[Start of Attachment]
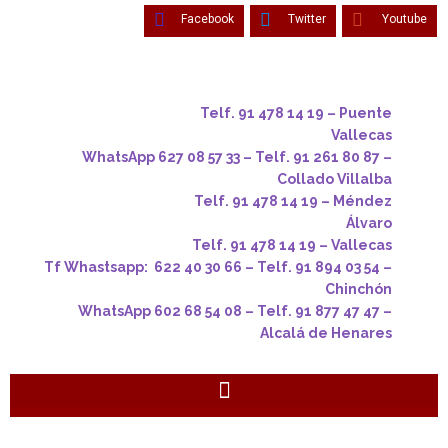
Facebook
Twitter
Youtube
Telf. 91 478 14 19 – Puente
Vallecas
WhatsApp 627 08 57 33 – Telf. 91 261 80 87 –
Collado Villalba
Telf. 91 478 14 19 – Méndez
Álvaro
Telf. 91 478 14 19 – Vallecas
Tf Whastsapp: 622 40 30 66 – Telf. 91 894 03 54 –
Chinchón
WhatsApp 602 68 54 08 – Telf. 91 877 47 47 –
Alcalá de Henares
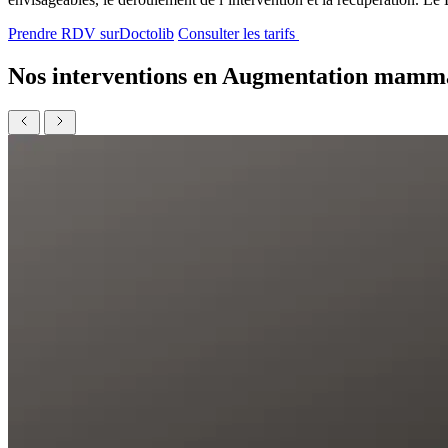
Prendre RDV sur
Doctolib
Consulter les tarifs
Nos interventions en Augmentation mamm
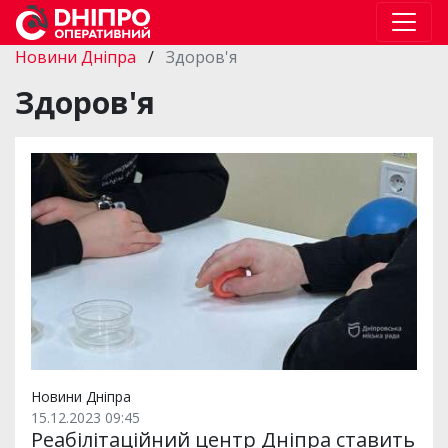
Новини Дніпра
/
Здоров'я
Здоров'я
Новини Дніпра
15.12.2023 09:45
Реабілітаційний центр Дніпра ставить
[End of Attachment]
Task prompt: Every line between the one containing "Telf. 91 478 14 19 – Méndez" and the end of the listing, both included, needs to be retyped exactly, minus the pictures.

Answer for this exercise:
Telf. 91 478 14 19 – Méndez
Álvaro
Telf. 91 478 14 19 – Vallecas
Tf Whastsapp: 622 40 30 66 – Telf. 91 894 03 54 –
Chinchón
WhatsApp 602 68 54 08 – Telf. 91 877 47 47 –
Alcalá de Henares
Prendre RDV sur
Doctolib
Consulter les tarifs
Nos interventions en Augmentation mamm
Новини Дніпра
/
Здоров'я
Здоров'я
Новини Дніпра
15.12.2023 09:45
Реабілітаційний центр Дніпра ставить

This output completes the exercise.